Graziano mi confessa anche qualcosa che aggiunge bellezza alla mimosa:

“Per fortuna la mimosa non ha parassiti. Io in questi anni non ho mai fatto trattamenti con anticrittogamici o antiparassitari né con concimi chimici”. Così si può star tranquilli che il nostro regalo per la Giornata della donna non conterrà alcun tipo di veleno.
Per farla durare più a lungo basta qualche semplice accorgimento: rimuoverla dall’involucro di plastica in cui viene regalata, metterla a bagno in acqua pulita, meglio se inacidita con l’aggiunta di un paio di gocce di limone.
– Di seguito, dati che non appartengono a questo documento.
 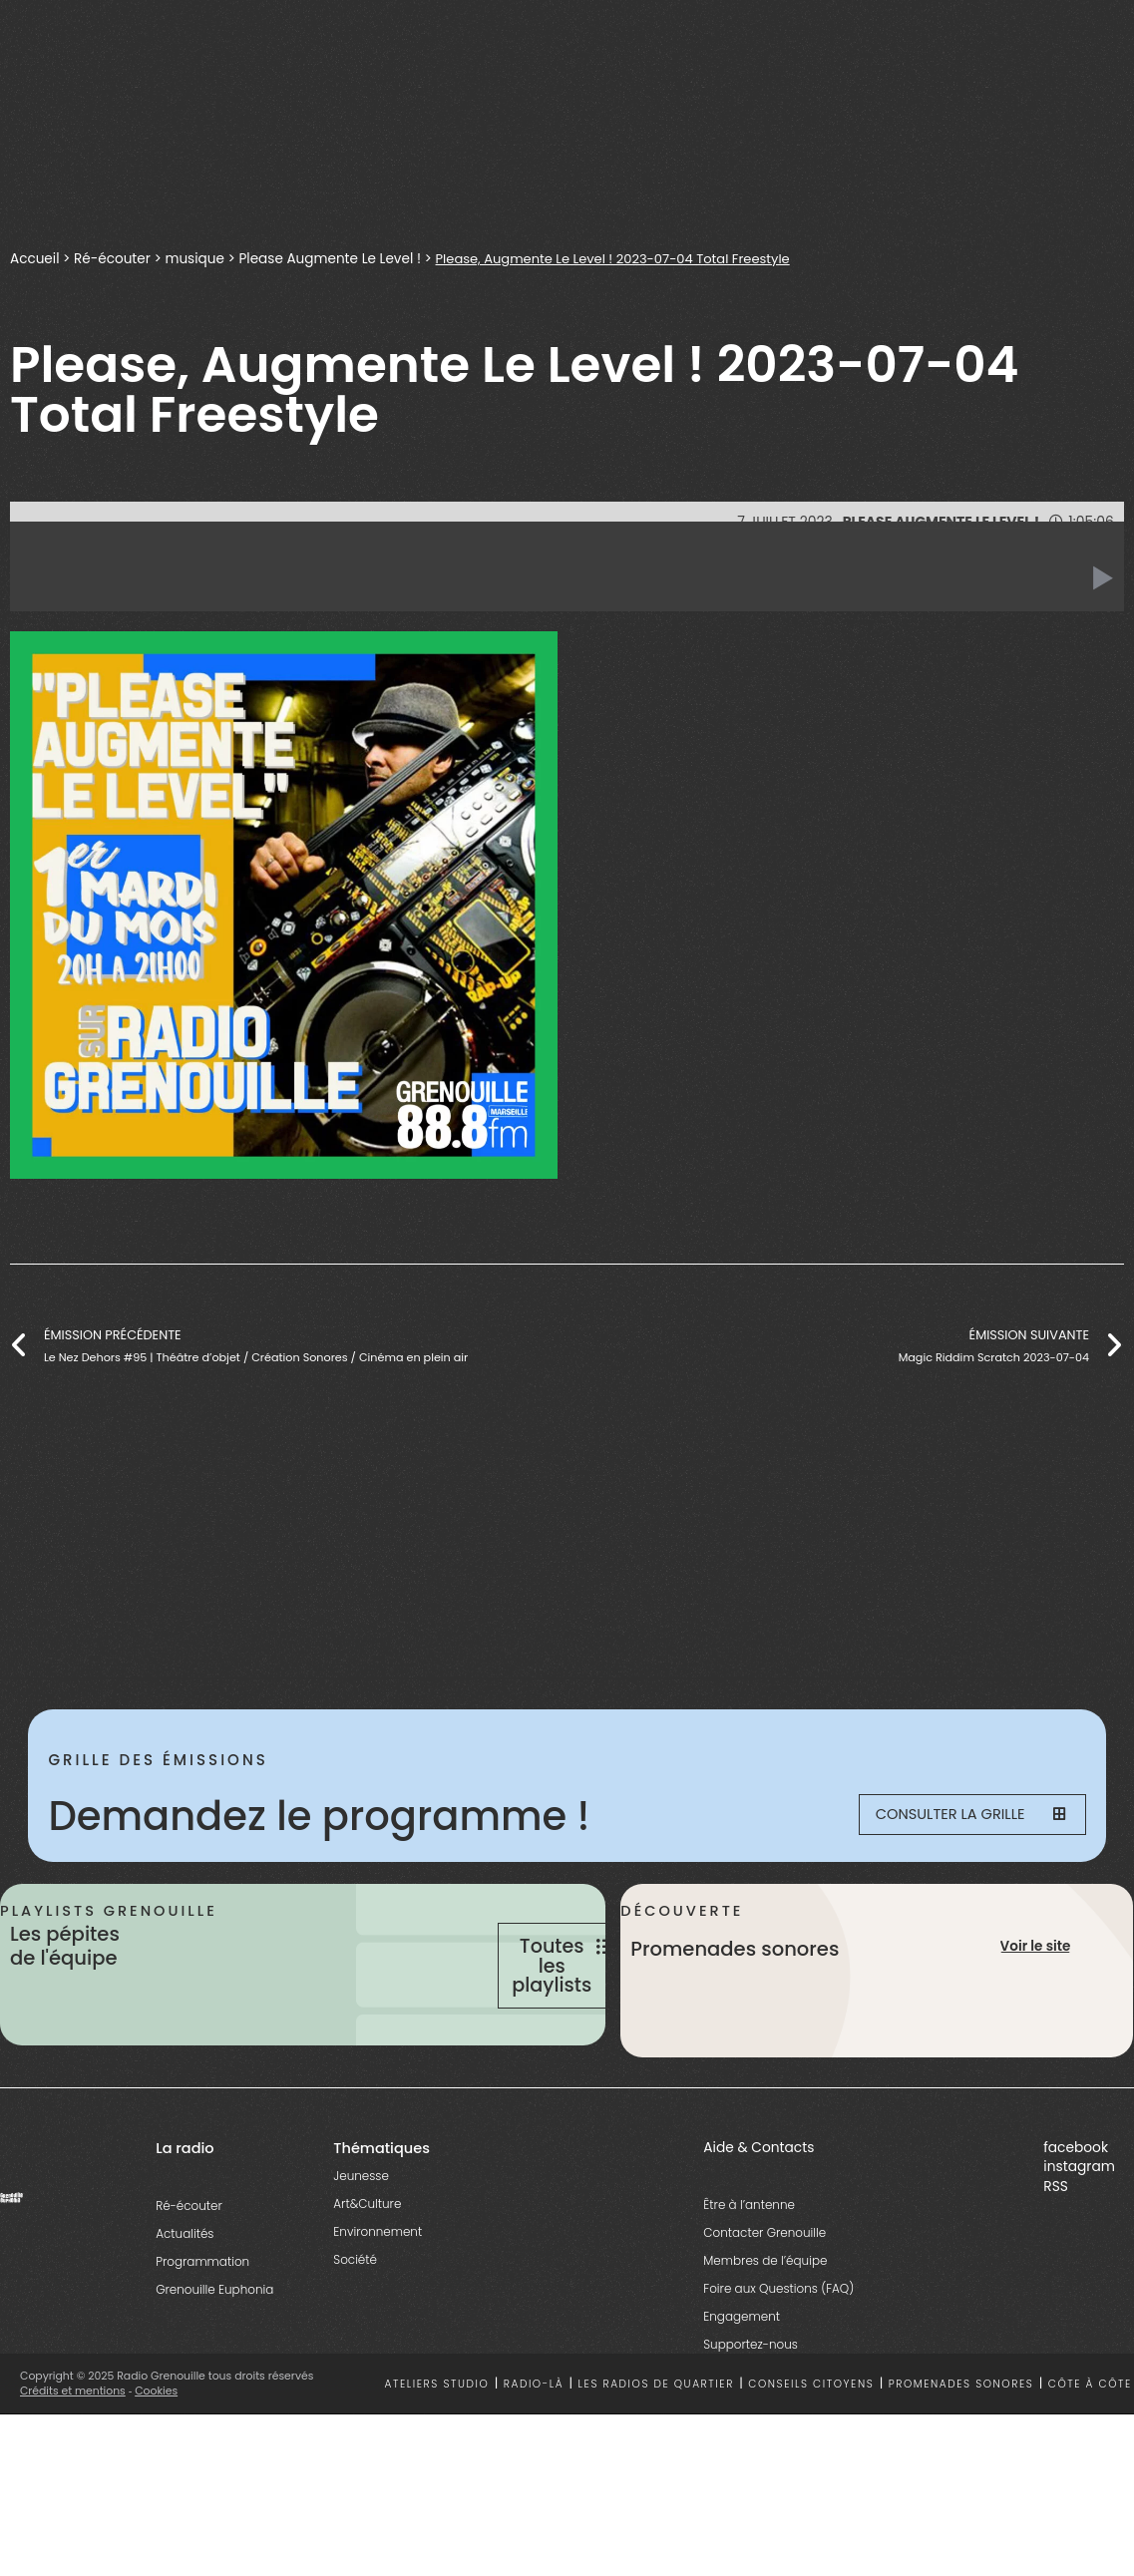 What do you see at coordinates (214, 2344) in the screenshot?
I see `Grenouille Euphonia` at bounding box center [214, 2344].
Posizionarla in piena luce e in ambiente umido e vaporizzare acqua fresca sui fiori: la mimosa rilascia molta acqua durante la traspirazione quindi la grande perdita di liquidi potrebbe farla seccare prima”.

Vallebona
Vallebona

“In paese c’è ancora chi sa innestare la mimosa. Sono piccoli coltivatori. Noi cerchiamo loro quando abbiamo bisogno di piante nuove”

Arriviamo sulla dorsale. A Ponente si vede Perinaldo, con le alpi innevate alle spalle. Più in là altri monti, ma è già Francia.
Tornando giù, Graziano allunga un po’ la strada. Mi vuole mostrare un luogo che, dice, con la mimosa fiorita è bellissimo. Sono stradine che s’avventurano tra pinete, orti, villette e macchia mediterranea, zone con nomi che sanno d’antico, “Suseneo”, “Mergai”,  “Massabò”; ogni tanto, da una curva, spunta il mare di Bordighera.

“Ecco, questo luogo si chiama “paixe d’öji”, la pace degli occhi” – dice.
E, infatti, l’orizzonte si abbassa, spunta il mare, qualche sparuto cipresso indica come un dito il cielo. È un buon posto dove venire a riposarsi dopo una giornata di lavoro.